Prima del quattrocento, stiamo parlando dell’umanesimo, due erano le necessità dell’uomo: quella del fare, affidata ai tecnici, e quella del teorizzare, affidata agli scienziati. A noi non interessa se il lavoro dello scienziato veniva posto più in alto del lavoro del tecnico, ciò che a noi interessa è che in questo periodo si ricorre ad una terza figura, l’artista, in grado di soddisfare i bisogni più alti dell’uomo, quelli spirituali. Tutto ciò nacque nella Firenze quattrocentesca, da un interesse per la storia patria. In questo periodo si cominciò a scrivere della vita dei pittori, scultori ed architetti che con le loro opere davano lustro alla città, presentandoli come eroi, come eredi della tradizione greca e romana.

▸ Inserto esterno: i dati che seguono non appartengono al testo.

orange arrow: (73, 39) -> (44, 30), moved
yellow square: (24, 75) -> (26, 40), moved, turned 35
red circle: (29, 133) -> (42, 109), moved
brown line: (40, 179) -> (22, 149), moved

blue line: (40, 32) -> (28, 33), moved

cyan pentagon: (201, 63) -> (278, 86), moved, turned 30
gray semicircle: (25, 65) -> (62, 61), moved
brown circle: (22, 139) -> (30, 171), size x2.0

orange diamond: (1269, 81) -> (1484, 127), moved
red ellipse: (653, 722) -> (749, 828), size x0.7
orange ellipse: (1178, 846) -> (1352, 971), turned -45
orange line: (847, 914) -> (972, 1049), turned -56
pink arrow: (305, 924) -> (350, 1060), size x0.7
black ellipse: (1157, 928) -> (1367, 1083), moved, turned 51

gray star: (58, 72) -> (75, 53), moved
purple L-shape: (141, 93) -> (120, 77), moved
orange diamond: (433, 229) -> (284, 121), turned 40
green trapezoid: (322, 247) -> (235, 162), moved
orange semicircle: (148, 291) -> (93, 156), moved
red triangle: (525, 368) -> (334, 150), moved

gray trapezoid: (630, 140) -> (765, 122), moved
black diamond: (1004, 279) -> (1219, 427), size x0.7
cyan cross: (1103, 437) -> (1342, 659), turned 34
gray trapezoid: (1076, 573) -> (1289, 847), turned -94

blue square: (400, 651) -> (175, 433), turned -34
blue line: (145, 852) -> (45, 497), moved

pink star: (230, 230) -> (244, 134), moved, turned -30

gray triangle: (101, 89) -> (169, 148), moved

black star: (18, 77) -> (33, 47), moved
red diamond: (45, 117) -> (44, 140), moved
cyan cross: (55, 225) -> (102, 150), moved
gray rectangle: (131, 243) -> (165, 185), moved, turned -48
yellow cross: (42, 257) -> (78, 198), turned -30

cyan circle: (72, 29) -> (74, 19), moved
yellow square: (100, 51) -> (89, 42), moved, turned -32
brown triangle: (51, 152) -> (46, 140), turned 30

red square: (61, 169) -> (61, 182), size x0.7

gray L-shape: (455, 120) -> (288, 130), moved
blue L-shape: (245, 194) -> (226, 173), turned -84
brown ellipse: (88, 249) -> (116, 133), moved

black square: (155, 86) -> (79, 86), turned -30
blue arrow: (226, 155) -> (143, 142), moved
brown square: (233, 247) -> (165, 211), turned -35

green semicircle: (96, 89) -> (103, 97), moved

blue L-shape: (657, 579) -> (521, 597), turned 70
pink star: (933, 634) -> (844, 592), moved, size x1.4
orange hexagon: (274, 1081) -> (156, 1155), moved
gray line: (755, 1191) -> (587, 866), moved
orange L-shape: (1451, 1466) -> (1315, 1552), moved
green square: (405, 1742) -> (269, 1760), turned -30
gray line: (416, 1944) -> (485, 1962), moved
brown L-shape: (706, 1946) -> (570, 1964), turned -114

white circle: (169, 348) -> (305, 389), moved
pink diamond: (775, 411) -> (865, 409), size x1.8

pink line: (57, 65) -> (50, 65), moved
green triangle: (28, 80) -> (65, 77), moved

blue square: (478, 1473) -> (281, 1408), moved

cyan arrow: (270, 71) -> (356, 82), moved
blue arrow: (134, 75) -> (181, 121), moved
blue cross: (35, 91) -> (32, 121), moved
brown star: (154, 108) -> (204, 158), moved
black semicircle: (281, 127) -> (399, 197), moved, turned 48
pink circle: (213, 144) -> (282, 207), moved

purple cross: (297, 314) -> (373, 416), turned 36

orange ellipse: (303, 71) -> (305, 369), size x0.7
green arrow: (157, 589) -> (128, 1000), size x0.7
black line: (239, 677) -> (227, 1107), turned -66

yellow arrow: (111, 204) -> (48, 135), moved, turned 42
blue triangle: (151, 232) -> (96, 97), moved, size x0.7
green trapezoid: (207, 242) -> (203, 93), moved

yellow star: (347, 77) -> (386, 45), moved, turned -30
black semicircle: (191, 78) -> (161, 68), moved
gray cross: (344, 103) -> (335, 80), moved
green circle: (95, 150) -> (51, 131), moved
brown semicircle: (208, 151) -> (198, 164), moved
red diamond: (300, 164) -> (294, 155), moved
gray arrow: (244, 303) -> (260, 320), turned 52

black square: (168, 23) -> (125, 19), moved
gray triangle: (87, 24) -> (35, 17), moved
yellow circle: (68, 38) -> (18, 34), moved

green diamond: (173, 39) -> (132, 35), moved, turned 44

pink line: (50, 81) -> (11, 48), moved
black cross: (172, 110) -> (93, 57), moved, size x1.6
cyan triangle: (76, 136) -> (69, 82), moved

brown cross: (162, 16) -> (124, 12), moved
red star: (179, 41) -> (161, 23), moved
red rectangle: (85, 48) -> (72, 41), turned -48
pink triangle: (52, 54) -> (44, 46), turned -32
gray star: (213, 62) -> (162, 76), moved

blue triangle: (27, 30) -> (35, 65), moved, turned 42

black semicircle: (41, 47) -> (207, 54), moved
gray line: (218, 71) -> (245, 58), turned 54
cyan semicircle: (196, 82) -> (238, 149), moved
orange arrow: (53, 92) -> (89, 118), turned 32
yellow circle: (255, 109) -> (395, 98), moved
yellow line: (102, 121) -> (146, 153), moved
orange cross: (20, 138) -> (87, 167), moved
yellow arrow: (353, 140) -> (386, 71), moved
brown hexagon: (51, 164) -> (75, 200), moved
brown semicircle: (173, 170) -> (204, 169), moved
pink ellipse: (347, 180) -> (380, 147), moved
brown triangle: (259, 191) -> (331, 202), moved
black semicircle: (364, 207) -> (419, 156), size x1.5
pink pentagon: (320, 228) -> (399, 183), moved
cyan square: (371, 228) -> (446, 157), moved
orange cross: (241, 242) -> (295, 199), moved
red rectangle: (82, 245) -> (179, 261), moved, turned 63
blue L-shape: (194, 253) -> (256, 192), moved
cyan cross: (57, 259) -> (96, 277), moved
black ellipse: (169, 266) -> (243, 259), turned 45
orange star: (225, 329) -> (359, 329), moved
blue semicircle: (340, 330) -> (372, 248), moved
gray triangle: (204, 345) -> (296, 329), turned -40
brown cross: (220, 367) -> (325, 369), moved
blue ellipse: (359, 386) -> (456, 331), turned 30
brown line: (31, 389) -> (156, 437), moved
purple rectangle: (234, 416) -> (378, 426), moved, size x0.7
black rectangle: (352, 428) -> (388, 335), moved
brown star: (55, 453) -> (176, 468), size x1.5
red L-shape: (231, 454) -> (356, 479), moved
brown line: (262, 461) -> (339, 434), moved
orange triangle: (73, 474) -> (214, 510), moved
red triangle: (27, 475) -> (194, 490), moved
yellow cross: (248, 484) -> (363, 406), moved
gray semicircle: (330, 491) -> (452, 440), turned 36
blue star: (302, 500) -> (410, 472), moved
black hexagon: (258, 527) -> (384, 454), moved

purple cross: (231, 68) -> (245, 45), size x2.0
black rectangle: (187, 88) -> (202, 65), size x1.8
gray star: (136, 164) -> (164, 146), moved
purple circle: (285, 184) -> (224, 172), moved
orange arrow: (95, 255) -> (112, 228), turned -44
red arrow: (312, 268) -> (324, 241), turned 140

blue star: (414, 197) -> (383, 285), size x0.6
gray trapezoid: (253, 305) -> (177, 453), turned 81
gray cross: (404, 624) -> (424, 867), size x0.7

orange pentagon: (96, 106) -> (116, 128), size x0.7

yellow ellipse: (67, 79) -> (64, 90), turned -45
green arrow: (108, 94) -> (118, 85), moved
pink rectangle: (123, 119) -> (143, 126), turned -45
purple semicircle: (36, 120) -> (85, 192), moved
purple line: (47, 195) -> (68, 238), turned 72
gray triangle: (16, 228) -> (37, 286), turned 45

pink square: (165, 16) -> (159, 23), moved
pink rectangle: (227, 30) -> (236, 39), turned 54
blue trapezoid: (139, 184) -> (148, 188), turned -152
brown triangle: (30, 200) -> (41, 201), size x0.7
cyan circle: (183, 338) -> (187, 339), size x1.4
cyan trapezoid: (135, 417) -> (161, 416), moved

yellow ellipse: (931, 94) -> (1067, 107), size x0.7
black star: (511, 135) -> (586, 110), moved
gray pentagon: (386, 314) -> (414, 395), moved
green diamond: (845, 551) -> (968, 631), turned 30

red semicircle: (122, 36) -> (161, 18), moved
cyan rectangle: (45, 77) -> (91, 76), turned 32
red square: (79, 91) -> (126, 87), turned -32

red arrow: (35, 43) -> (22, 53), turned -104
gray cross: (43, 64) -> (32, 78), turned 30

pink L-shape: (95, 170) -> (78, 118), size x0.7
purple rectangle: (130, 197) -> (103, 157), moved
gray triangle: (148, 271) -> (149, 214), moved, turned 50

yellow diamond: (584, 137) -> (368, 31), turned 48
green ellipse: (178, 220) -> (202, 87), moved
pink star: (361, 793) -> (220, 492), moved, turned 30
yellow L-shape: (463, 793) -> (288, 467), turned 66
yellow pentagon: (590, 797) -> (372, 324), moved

Per esempio Botticelli fu chiamato il nuovo Apelle. In questo periodo furono ritrovati e pubblicati diversi testi antichi, Vitruvio, Cicerone, Plinio, che davano sicurezza a questo aggancio alla tradizione, anzi era un modo per dare importanza agli artisti fiorentini. Tutta questa ricerca si svolgeva all’interno di una cornice neoplatonica, ecco perché ai pittori, scultori e architetti furono attribuite qualità che erano legate ai miti della filosofia di Platone, soprattutto dobbiamo riferirci alle opere del Timeo (nel quale l’anima del mondo, precipitata sulla Terra dall’Iperuranio, riacquista le ali grazie a Eros, e può tornare a contemplare la perfezione delle idee), e del Simposio, dove Amore è, per natura, a metà tra ignoranza e sapienza. Riporto un poco del Simposio a maggior chiarimento:
Nel racconto di Platone Amore ha tutte le caratteristiche del genio. Infatti il genio è ignorante perché non ha studiato, ma nello stesso tempo possiede la sapienza perché fa le cose giuste. Come Amore è la terza posizione su tutto, tra mortalità e immortalità, tra ricchezza e povertà, così il genio è la terza posizione su tutto, anche tra il fare e il pensare, tra il tecnico e lo scienziato. Così nacque, nella Firenze rinascimentale, dopo il tecnico e lo scienziato, la terza figura: l’artista. Il concetto di artista ci parla dell’ammirazione che riescono a suscitare alcuni uomini in noi tutti, ma non dice niente dell’arte. Il linguaggio confuso di cui ci serviamo per descrivere questa figura, metà uomo e metà Dio, è un fatto filosofico e critico, non artistico.